The experiment shows that the proposed GPMPC method effectively handles model uncertainty, reduces static errors, and overcomes visibility constraints in WMR visual servoing tasks. Furthermore, it demonstrates robustness to environmental uncertainties.

6 Conclusion and future works

This paper proposes a GPMPC approach to deal with the issue of IBVS in WMR with unknown actuator dynamics. Firstly, a stochastic GP-enhanced model is learned on-line to approximate the real model using the GP method. Then, an SMPC formulation is presented where chance constraints of the state is considered to ensure visibility of the feature point. Moreover, the Taylor expansion techniques is utilized to approximate the uncertainty propagation when performing the multi-step forward state prediction.

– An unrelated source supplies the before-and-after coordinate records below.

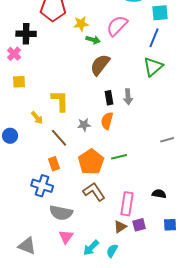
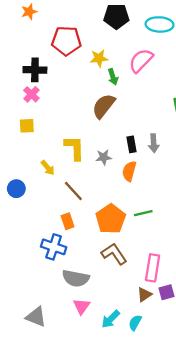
green arrow: (93, 40) -> (113, 77), turned 56
pink cross: (14, 54) -> (31, 94), moved
brown semicircle: (100, 65) -> (104, 106), moved
gray star: (84, 125) -> (104, 157), moved

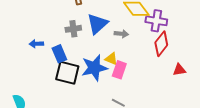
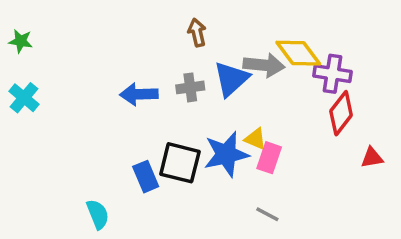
gray arrow: (121, 34) -> (264, 65), moved, size x1.6
blue arrow: (36, 44) -> (139, 94), moved, size x1.5
blue rectangle: (59, 54) -> (146, 177), moved

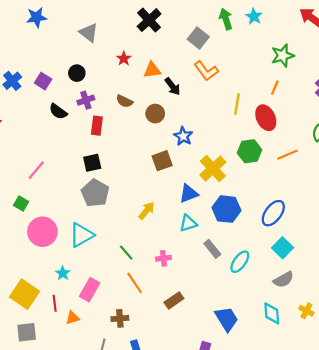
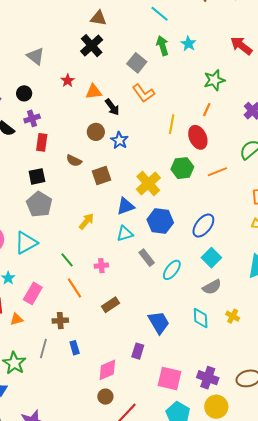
brown semicircle: (124, 101) -> (74, 161), moved
blue star: (183, 136) -> (119, 140), moved

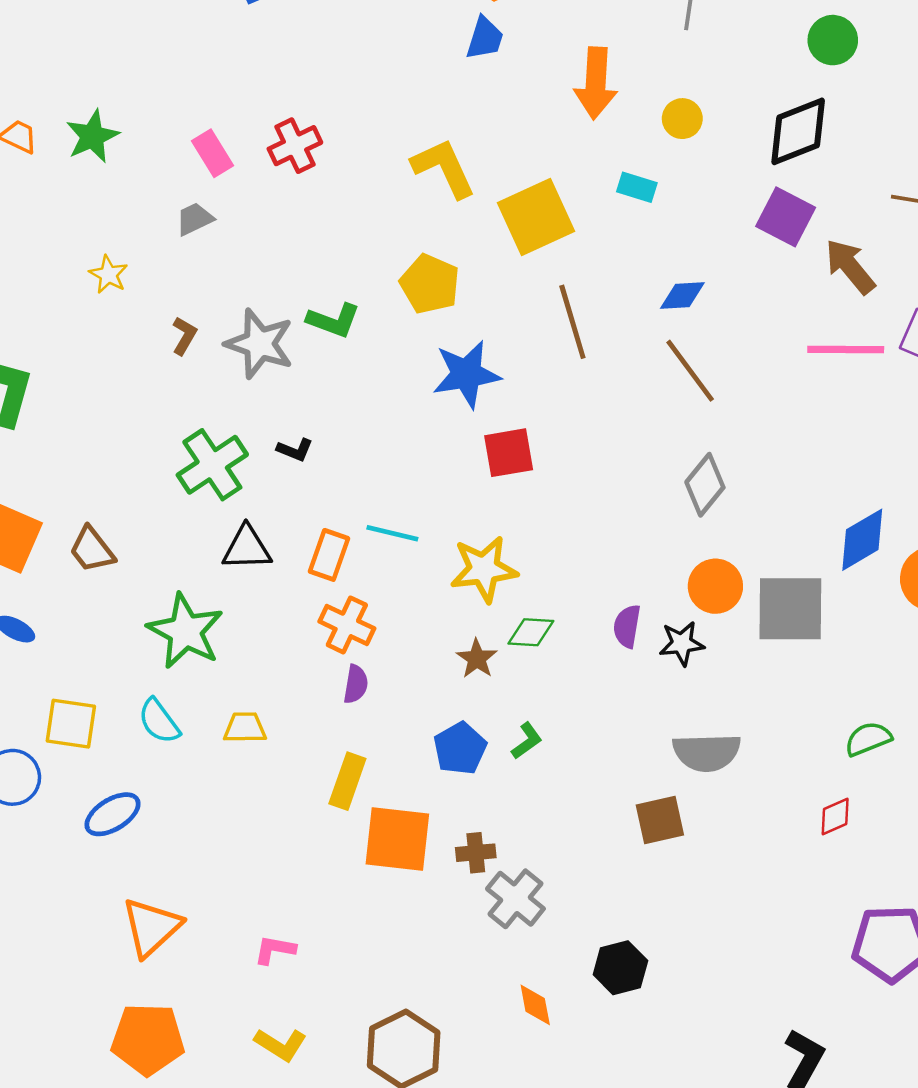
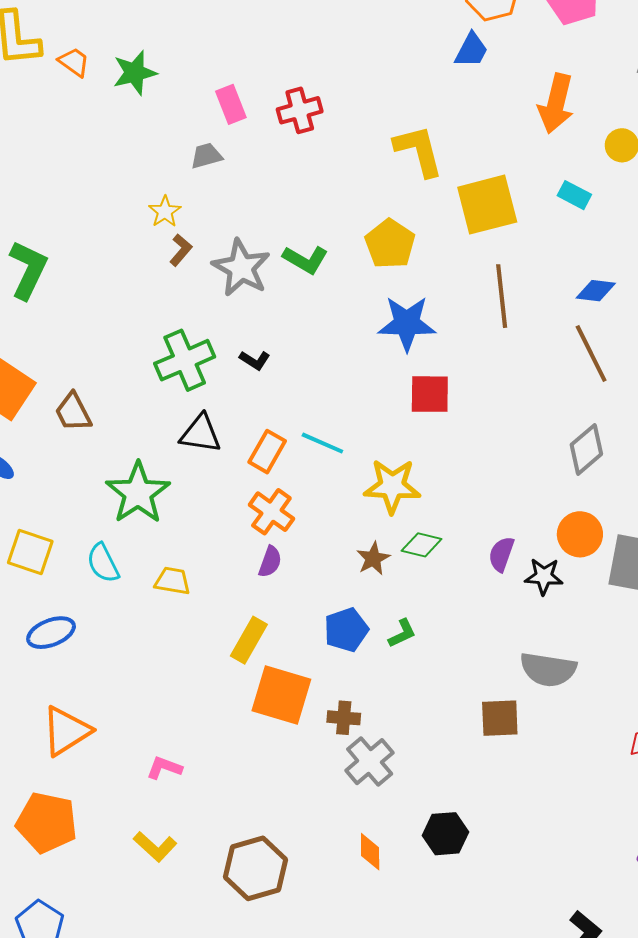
yellow star: (108, 274) -> (165, 212), moved

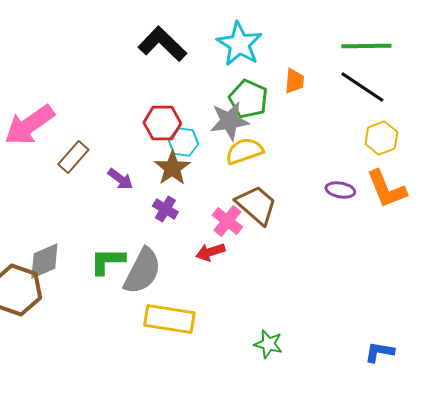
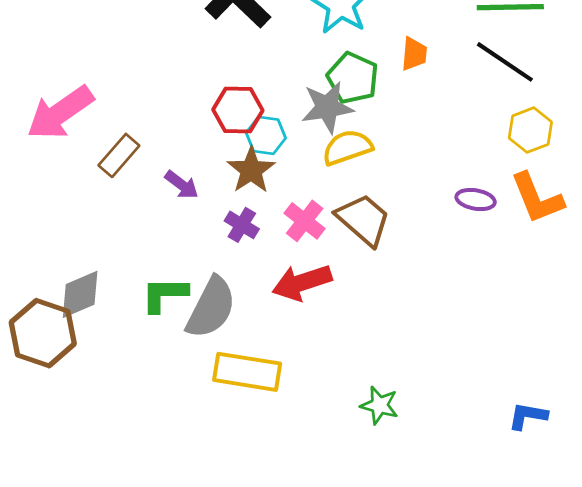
pink cross: (227, 221) -> (305, 221), moved
red arrow: (210, 252) -> (302, 282), size x1.5

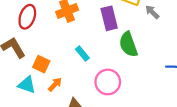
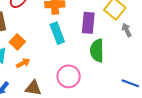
cyan rectangle: (82, 54) -> (57, 33), moved, size x1.5

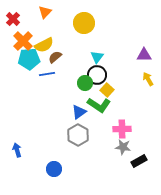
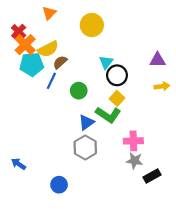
red cross: (13, 19) -> (19, 32), moved
blue line: (47, 74) -> (51, 81), turned -56
black circle: (97, 75) -> (117, 75), moved
yellow arrow: (148, 79) -> (162, 86), turned 112
green circle: (85, 83) -> (79, 91), moved
blue arrow: (17, 150) -> (19, 164), turned -40

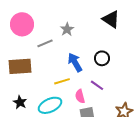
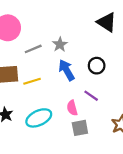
gray star: (67, 29) -> (60, 45), moved
yellow line: (62, 81) -> (32, 81), moved

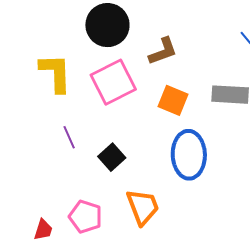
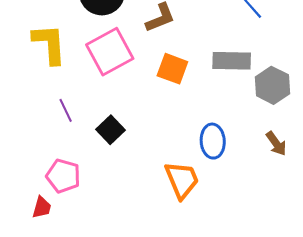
blue ellipse: (189, 155) -> (213, 141), moved, size x0.7
orange trapezoid: (143, 207) -> (182, 180), moved
pink pentagon: (85, 217) -> (63, 176), moved

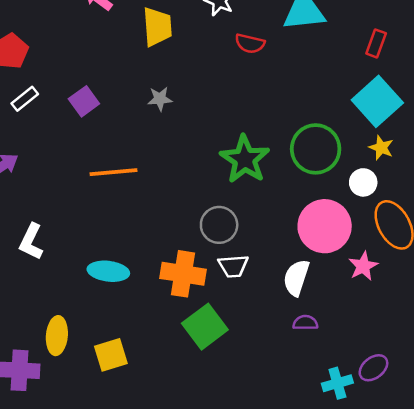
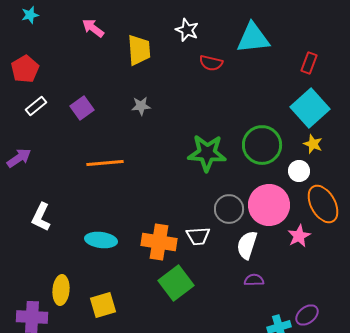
green star: (245, 159) -> (207, 153), turned -30
gray circle: (219, 225) -> (229, 209), moved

Based on the approximation results, the SMPC problem is transformed as a DMPC problem which is solved by iLQG. Finally, we give two comparison simulations and experiments to verify the validity of the proposed GPMPC method. Notice that iLQG-based MPC requires derivative information and Taylor expansion approximation. In contrast, the MPPI control framework, which does not require the calculation of gradients and second-order approximations, can be easily applied to the real system in real time. In future work, we will use the MPPI strategy to improve the model predictive control algorithm and verify it effectiveness on the actual robot.